WORK INSTRUCTIONS: Please output each line of the data exactly as it appears.

Top of DATA SUPPLIED

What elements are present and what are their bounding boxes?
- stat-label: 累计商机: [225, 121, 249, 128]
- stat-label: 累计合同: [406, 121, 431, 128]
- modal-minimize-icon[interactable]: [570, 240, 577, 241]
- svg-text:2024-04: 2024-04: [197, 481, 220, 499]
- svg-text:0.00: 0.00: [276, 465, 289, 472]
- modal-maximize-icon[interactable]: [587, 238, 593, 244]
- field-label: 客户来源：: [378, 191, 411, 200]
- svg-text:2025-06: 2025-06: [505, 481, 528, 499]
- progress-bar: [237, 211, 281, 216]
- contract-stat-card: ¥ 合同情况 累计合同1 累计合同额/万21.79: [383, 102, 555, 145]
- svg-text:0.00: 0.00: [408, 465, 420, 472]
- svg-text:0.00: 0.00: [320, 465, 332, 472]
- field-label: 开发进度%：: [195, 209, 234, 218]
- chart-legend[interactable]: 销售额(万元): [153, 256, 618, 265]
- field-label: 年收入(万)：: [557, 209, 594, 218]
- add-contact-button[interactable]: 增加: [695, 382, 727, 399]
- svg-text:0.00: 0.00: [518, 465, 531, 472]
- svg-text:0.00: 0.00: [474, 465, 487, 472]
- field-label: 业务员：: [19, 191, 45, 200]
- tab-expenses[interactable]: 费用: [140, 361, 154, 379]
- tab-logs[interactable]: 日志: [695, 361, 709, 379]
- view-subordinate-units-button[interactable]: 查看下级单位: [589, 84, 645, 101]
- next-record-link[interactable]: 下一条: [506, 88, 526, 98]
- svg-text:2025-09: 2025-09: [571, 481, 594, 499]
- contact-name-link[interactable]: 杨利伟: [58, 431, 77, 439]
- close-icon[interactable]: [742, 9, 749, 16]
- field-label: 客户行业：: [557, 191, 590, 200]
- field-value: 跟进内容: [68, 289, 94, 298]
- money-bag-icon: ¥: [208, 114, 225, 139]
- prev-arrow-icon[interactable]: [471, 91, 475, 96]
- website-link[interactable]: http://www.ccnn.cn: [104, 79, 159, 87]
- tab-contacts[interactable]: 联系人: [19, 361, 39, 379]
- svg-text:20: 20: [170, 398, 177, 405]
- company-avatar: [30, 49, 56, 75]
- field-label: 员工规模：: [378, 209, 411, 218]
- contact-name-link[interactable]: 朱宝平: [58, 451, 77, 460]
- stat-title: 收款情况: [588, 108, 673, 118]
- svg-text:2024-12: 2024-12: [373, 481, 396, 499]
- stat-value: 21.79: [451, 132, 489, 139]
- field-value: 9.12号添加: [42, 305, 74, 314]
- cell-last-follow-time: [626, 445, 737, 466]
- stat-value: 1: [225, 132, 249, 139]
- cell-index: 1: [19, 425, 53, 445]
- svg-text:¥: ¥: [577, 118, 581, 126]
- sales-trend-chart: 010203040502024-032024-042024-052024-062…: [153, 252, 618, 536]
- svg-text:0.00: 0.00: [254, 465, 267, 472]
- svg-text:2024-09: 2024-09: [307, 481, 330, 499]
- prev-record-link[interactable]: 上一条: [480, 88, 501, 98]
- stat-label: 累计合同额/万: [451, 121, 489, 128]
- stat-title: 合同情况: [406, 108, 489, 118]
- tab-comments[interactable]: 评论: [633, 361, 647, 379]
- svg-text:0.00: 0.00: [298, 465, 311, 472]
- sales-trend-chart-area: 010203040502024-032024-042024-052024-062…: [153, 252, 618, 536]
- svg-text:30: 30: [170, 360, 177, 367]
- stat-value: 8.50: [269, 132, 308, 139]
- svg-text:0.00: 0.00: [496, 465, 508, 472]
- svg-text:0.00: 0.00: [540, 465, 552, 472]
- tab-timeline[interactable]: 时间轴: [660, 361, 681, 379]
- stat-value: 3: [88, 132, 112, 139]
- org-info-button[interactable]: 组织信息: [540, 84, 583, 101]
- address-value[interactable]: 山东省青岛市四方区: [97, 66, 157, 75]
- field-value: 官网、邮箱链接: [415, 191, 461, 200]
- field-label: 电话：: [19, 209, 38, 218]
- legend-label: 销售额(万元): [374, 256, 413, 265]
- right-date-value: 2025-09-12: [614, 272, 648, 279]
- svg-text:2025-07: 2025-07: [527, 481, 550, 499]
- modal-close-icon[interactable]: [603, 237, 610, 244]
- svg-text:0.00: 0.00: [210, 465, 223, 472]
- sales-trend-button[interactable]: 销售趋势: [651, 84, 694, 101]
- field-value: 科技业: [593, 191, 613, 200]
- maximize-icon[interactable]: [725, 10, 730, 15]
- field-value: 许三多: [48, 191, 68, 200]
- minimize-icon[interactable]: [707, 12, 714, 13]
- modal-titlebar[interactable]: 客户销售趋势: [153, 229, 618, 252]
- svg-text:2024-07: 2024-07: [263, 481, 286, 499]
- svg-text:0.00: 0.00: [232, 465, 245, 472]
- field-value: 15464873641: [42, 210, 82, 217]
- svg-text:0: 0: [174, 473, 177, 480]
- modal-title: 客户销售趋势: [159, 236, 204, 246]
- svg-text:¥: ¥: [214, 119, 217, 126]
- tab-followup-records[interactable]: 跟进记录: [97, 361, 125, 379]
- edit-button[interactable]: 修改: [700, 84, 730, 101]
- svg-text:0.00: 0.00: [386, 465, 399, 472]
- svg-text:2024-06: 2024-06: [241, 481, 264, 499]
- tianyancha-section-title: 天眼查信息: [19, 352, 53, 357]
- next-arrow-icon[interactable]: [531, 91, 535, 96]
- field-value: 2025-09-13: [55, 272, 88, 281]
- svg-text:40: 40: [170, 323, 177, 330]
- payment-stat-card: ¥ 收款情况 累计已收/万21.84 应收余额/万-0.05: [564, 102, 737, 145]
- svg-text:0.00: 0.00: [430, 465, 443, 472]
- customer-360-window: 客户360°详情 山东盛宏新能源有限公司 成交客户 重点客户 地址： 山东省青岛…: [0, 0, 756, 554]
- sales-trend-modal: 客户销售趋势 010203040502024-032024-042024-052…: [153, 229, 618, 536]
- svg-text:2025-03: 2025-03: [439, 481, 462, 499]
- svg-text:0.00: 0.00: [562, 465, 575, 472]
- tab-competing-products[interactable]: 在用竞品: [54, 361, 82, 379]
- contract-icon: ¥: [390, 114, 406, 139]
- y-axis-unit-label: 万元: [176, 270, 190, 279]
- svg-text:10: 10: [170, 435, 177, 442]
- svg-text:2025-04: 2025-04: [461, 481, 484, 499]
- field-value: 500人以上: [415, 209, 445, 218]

Bottom of DATA SUPPLIED

REPLY TO THE EXERCISE:
What elements are present and what are their bounding boxes?
- stat-label: 累计商机: [225, 121, 249, 128]
- stat-label: 累计合同: [406, 121, 431, 128]
- modal-minimize-icon[interactable]: [570, 240, 577, 241]
- svg-text:2024-04: 2024-04: [197, 481, 220, 499]
- svg-text:0.00: 0.00: [276, 465, 289, 472]
- modal-maximize-icon[interactable]: [587, 238, 593, 244]
- field-label: 客户来源：: [378, 191, 411, 200]
- svg-text:2025-06: 2025-06: [505, 481, 528, 499]
- progress-bar: [237, 211, 281, 216]
- contract-stat-card: ¥ 合同情况 累计合同1 累计合同额/万21.79: [383, 102, 555, 145]
- svg-text:0.00: 0.00: [408, 465, 420, 472]
- svg-text:0.00: 0.00: [320, 465, 332, 472]
- field-label: 开发进度%：: [195, 209, 234, 218]
- chart-legend[interactable]: 销售额(万元): [153, 256, 618, 265]
- field-label: 年收入(万)：: [557, 209, 594, 218]
- add-contact-button[interactable]: 增加: [695, 382, 727, 399]
- svg-text:0.00: 0.00: [518, 465, 531, 472]
- svg-text:0.00: 0.00: [474, 465, 487, 472]
- field-label: 业务员：: [19, 191, 45, 200]
- tab-expenses[interactable]: 费用: [140, 361, 154, 379]
- tab-logs[interactable]: 日志: [695, 361, 709, 379]
- view-subordinate-units-button[interactable]: 查看下级单位: [589, 84, 645, 101]
- next-record-link[interactable]: 下一条: [506, 88, 526, 98]
- svg-text:2025-09: 2025-09: [571, 481, 594, 499]
- contact-name-link[interactable]: 杨利伟: [58, 431, 77, 439]
- close-icon[interactable]: [742, 9, 749, 16]
- field-label: 客户行业：: [557, 191, 590, 200]
- field-value: 跟进内容: [68, 289, 94, 298]
- money-bag-icon: ¥: [208, 114, 225, 139]
- prev-arrow-icon[interactable]: [471, 91, 475, 96]
- website-link[interactable]: http://www.ccnn.cn: [104, 79, 159, 87]
- tab-contacts[interactable]: 联系人: [19, 361, 39, 379]
- svg-text:20: 20: [170, 398, 177, 405]
- company-avatar: [30, 49, 56, 75]
- field-label: 员工规模：: [378, 209, 411, 218]
- contact-name-link[interactable]: 朱宝平: [58, 451, 77, 460]
- stat-title: 收款情况: [588, 108, 673, 118]
- svg-text:2024-12: 2024-12: [373, 481, 396, 499]
- stat-value: 21.79: [451, 132, 489, 139]
- field-value: 9.12号添加: [42, 305, 74, 314]
- cell-last-follow-time: [626, 445, 737, 466]
- stat-value: 1: [225, 132, 249, 139]
- cell-index: 1: [19, 425, 53, 445]
- svg-text:¥: ¥: [577, 118, 581, 126]
- sales-trend-chart: 010203040502024-032024-042024-052024-062…: [153, 252, 618, 536]
- svg-text:0.00: 0.00: [254, 465, 267, 472]
- svg-text:2024-09: 2024-09: [307, 481, 330, 499]
- prev-record-link[interactable]: 上一条: [480, 88, 501, 98]
- stat-label: 累计合同额/万: [451, 121, 489, 128]
- stat-title: 合同情况: [406, 108, 489, 118]
- tab-comments[interactable]: 评论: [633, 361, 647, 379]
- svg-text:0.00: 0.00: [298, 465, 311, 472]
- sales-trend-chart-area: 010203040502024-032024-042024-052024-062…: [153, 252, 618, 536]
- svg-text:30: 30: [170, 360, 177, 367]
- stat-value: 8.50: [269, 132, 308, 139]
- svg-text:0.00: 0.00: [496, 465, 508, 472]
- svg-text:0.00: 0.00: [540, 465, 552, 472]
- tab-timeline[interactable]: 时间轴: [660, 361, 681, 379]
- stat-value: 3: [88, 132, 112, 139]
- org-info-button[interactable]: 组织信息: [540, 84, 583, 101]
- address-value[interactable]: 山东省青岛市四方区: [97, 66, 157, 75]
- field-value: 官网、邮箱链接: [415, 191, 461, 200]
- field-label: 电话：: [19, 209, 38, 218]
- legend-label: 销售额(万元): [374, 256, 413, 265]
- right-date-value: 2025-09-12: [614, 272, 648, 279]
- svg-text:2025-07: 2025-07: [527, 481, 550, 499]
- modal-close-icon[interactable]: [603, 237, 610, 244]
- svg-text:0.00: 0.00: [210, 465, 223, 472]
- sales-trend-button[interactable]: 销售趋势: [651, 84, 694, 101]
- field-value: 科技业: [593, 191, 613, 200]
- maximize-icon[interactable]: [725, 10, 730, 15]
- field-value: 许三多: [48, 191, 68, 200]
- minimize-icon[interactable]: [707, 12, 714, 13]
- modal-titlebar[interactable]: 客户销售趋势: [153, 229, 618, 252]
- svg-text:2024-07: 2024-07: [263, 481, 286, 499]
- svg-text:0.00: 0.00: [232, 465, 245, 472]
- field-value: 15464873641: [42, 210, 82, 217]
- svg-text:0: 0: [174, 473, 177, 480]
- modal-title: 客户销售趋势: [159, 236, 204, 246]
- svg-text:¥: ¥: [214, 119, 217, 126]
- tab-followup-records[interactable]: 跟进记录: [97, 361, 125, 379]
- edit-button[interactable]: 修改: [700, 84, 730, 101]
- svg-text:0.00: 0.00: [386, 465, 399, 472]
- svg-text:2024-06: 2024-06: [241, 481, 264, 499]
- tianyancha-section-title: 天眼查信息: [19, 352, 53, 357]
- next-arrow-icon[interactable]: [531, 91, 535, 96]
- field-value: 2025-09-13: [55, 272, 88, 281]
- svg-text:40: 40: [170, 323, 177, 330]
- payment-stat-card: ¥ 收款情况 累计已收/万21.84 应收余额/万-0.05: [564, 102, 737, 145]
- svg-text:0.00: 0.00: [430, 465, 443, 472]
- customer-360-window: 客户360°详情 山东盛宏新能源有限公司 成交客户 重点客户 地址： 山东省青岛…: [0, 0, 756, 554]
- sales-trend-modal: 客户销售趋势 010203040502024-032024-042024-052…: [153, 229, 618, 536]
- svg-text:2025-03: 2025-03: [439, 481, 462, 499]
- svg-text:0.00: 0.00: [562, 465, 575, 472]
- tab-competing-products[interactable]: 在用竞品: [54, 361, 82, 379]
- contract-icon: ¥: [390, 114, 406, 139]
- y-axis-unit-label: 万元: [176, 270, 190, 279]
- svg-text:10: 10: [170, 435, 177, 442]
- svg-text:2025-04: 2025-04: [461, 481, 484, 499]
- field-value: 500人以上: [415, 209, 445, 218]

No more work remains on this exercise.